● EXERCISE PROMPT: Extract each line of the records below that contains the word "Sekolah".

Stored data:
· · · ·

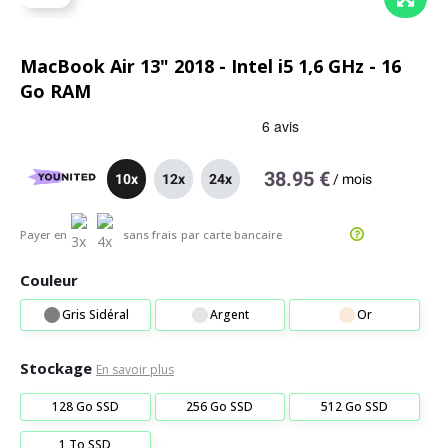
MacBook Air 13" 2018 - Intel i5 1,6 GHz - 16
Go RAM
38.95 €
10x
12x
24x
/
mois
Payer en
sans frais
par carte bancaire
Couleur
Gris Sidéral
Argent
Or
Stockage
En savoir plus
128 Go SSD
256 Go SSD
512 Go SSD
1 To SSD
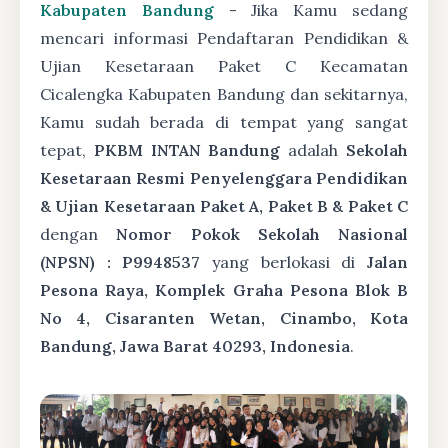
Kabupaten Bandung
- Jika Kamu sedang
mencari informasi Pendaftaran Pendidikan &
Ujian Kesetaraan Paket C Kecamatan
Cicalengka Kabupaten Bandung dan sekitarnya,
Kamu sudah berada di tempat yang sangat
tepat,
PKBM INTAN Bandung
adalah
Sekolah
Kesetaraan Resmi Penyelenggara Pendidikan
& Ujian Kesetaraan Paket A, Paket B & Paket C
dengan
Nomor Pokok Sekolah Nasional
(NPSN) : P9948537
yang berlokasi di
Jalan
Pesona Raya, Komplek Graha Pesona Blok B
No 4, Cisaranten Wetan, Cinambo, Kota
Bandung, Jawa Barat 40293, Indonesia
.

· · · ·

● TASK SOLUTION:
Sekolah
Nomor Pokok Sekolah Nasional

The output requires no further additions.